0

I've a CDR file(.CSV) which contains around 150 columns and is a very large file. I'm trying to get the output where the 31st column should have value "13".

I'm trying with below command:

awk -F',' '$31~/^13/' report_1.csv > report_2.csv

But getting the following error:

awk: record `,1402786,535,1,47432... has too many fields record number 1`

Any help?

Joaquin
  • 2,013
  • 3
  • 14
  • 26
User123
  • 1,498
  • 2
  • 12
  • 26

3 Answers3

1

I suggest:

awk -F',' '$31 == "13"' report_1.csv > report_2.csv
Cyrus
  • 84,225
  • 14
  • 89
  • 153
1

The limit on number of fields shouldn't be so low as 150, so I'm guessing you're probably not parsing your CSV file properly.

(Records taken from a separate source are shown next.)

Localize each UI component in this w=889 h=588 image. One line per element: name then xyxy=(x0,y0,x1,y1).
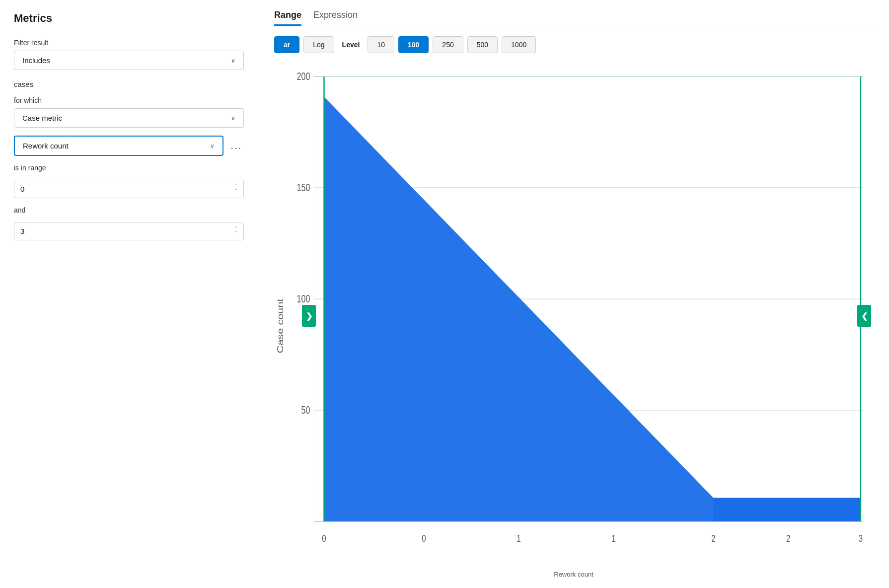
tab-range[interactable]: Range xyxy=(274,10,301,26)
range-max-input[interactable]: 3 ˄ ˅ xyxy=(14,222,244,240)
cases-label: cases xyxy=(14,80,244,88)
level-label: Level xyxy=(342,41,360,49)
controls-row: ar Log Level 10 100 250 500 1000 xyxy=(274,36,873,53)
filter-result-chevron-icon: ∨ xyxy=(231,57,235,64)
rework-count-chevron-icon: ∨ xyxy=(210,143,215,149)
filter-result-label: Filter result xyxy=(14,39,244,47)
svg-text:2: 2 xyxy=(786,533,790,544)
chart-container: ❯ ❮ Case count 200 150 100 50 xyxy=(274,63,873,578)
x-axis-label: Rework count xyxy=(274,571,873,578)
panel-title: Metrics xyxy=(14,12,244,25)
level-btn-10[interactable]: 10 xyxy=(368,36,394,53)
svg-text:150: 150 xyxy=(297,182,310,194)
filter-result-select[interactable]: Includes ∨ xyxy=(14,51,244,70)
filter-result-value: Includes xyxy=(22,56,50,65)
tab-expression[interactable]: Expression xyxy=(313,10,358,26)
left-panel: Metrics Filter result Includes ∨ cases f… xyxy=(0,0,258,588)
tabs-row: Range Expression xyxy=(274,10,873,26)
right-panel: Range Expression ar Log Level 10 100 250… xyxy=(258,0,889,588)
range-min-value: 0 xyxy=(20,185,24,193)
level-btn-100[interactable]: 100 xyxy=(398,36,429,53)
svg-text:3: 3 xyxy=(859,533,863,544)
rework-count-value: Rework count xyxy=(23,142,69,150)
case-metric-wrapper: Case metric ∨ xyxy=(14,108,244,128)
rework-count-select[interactable]: Rework count ∨ xyxy=(14,136,223,156)
range-min-input[interactable]: 0 ˄ ˅ xyxy=(14,180,244,198)
for-which-label: for which xyxy=(14,96,244,104)
rework-count-row: Rework count ∨ ... xyxy=(14,136,244,156)
svg-text:100: 100 xyxy=(297,293,310,305)
svg-text:1: 1 xyxy=(611,533,615,544)
range-max-spinners: ˄ ˅ xyxy=(235,226,237,236)
chart-svg-area: ❯ ❮ Case count 200 150 100 50 xyxy=(274,63,873,569)
filter-result-wrapper: Includes ∨ xyxy=(14,51,244,70)
range-max-value: 3 xyxy=(20,227,24,235)
level-btn-250[interactable]: 250 xyxy=(433,36,463,53)
range-min-spinners: ˄ ˅ xyxy=(235,184,237,194)
is-in-range-label: is in range xyxy=(14,164,244,172)
svg-text:Case count: Case count xyxy=(276,298,285,354)
right-handle-arrow-icon: ❮ xyxy=(861,311,868,321)
range-max-up-icon[interactable]: ˄ xyxy=(235,226,237,231)
slider-handle-right[interactable]: ❮ xyxy=(857,305,871,327)
case-metric-chevron-icon: ∨ xyxy=(231,115,235,122)
svg-text:2: 2 xyxy=(711,533,715,544)
svg-text:200: 200 xyxy=(297,71,310,82)
level-btn-1000[interactable]: 1000 xyxy=(502,36,536,53)
level-btn-500[interactable]: 500 xyxy=(467,36,498,53)
scale-btn-ar[interactable]: ar xyxy=(274,36,299,53)
dots-button[interactable]: ... xyxy=(228,138,244,153)
svg-text:0: 0 xyxy=(422,533,426,544)
scale-btn-log[interactable]: Log xyxy=(303,36,334,53)
range-max-down-icon[interactable]: ˅ xyxy=(235,231,237,236)
svg-text:1: 1 xyxy=(517,533,520,544)
slider-handle-left[interactable]: ❯ xyxy=(302,305,316,327)
case-metric-value: Case metric xyxy=(22,114,62,122)
svg-text:0: 0 xyxy=(322,533,326,544)
and-label: and xyxy=(14,206,244,214)
svg-text:50: 50 xyxy=(301,404,310,416)
left-handle-arrow-icon: ❯ xyxy=(306,311,312,321)
range-min-down-icon[interactable]: ˅ xyxy=(235,189,237,194)
range-min-up-icon[interactable]: ˄ xyxy=(235,184,237,189)
chart-svg: Case count 200 150 100 50 xyxy=(274,63,873,569)
case-metric-select[interactable]: Case metric ∨ xyxy=(14,108,244,128)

If a particular, you should not split on just any comma - you should avoid splitting on , within quoted fields ("like,this").

If you're using GNU awk, proper CSV parsing is pretty simple via FPAT (according to this excellent answer by @Ed Morton):

awk -v FPAT='[^,]*|"[^"]+"' '$31 ~ /^13/' file

or, for an exact match:

awk -v FPAT='[^,]*|"[^"]+"' '$31 == "13"' file

In a non-GNU awk case, refer to the cited answer for an alternative parsing method.

randomir
  • 17,989
  • 1
  • 40
  • 55
  • Thanks for this....I need to ask if I want the output where 31st column as "13", 56th column as "ABC" and the 80th column, what should be the awk command? – User123 Nov 04 '17 at 17:02
  • 1
    Simply combine the conditions: ' $31 == "13" && $56 == "ABC" && $80 ~ /.../ '. – randomir Nov 04 '17 at 17:24
  • @User123, I see you already asked this in a [new question](https://stackoverflow.com/questions/47113325/trying-to-get-the-results-using-awk) before I was able to answer your comment :) Anyhow, does this answer help you, and/or does it solve the initial problem you had? – randomir Nov 04 '17 at 20:49
0

Some implementations of awk come with a maximum number of columns. mawk for example. You can test this easily by assigning to NF, like this:

$ mawk 'BEGIN{NF=32768}'
mawk: program limit exceeded: maximum number of fields size=32767
        FILENAME="" FNR=0 NR=0

To walk around this, you can use GNU awk, gawk, which does not have such an explicit limit.

$ gawk 'BEGIN{NF=32768}'
$ gawk 'BEGIN{NF=1000000}'

Well, it is still limited by the amount of available memory. (But that should allow you to have at least millions of fields on a normal pc).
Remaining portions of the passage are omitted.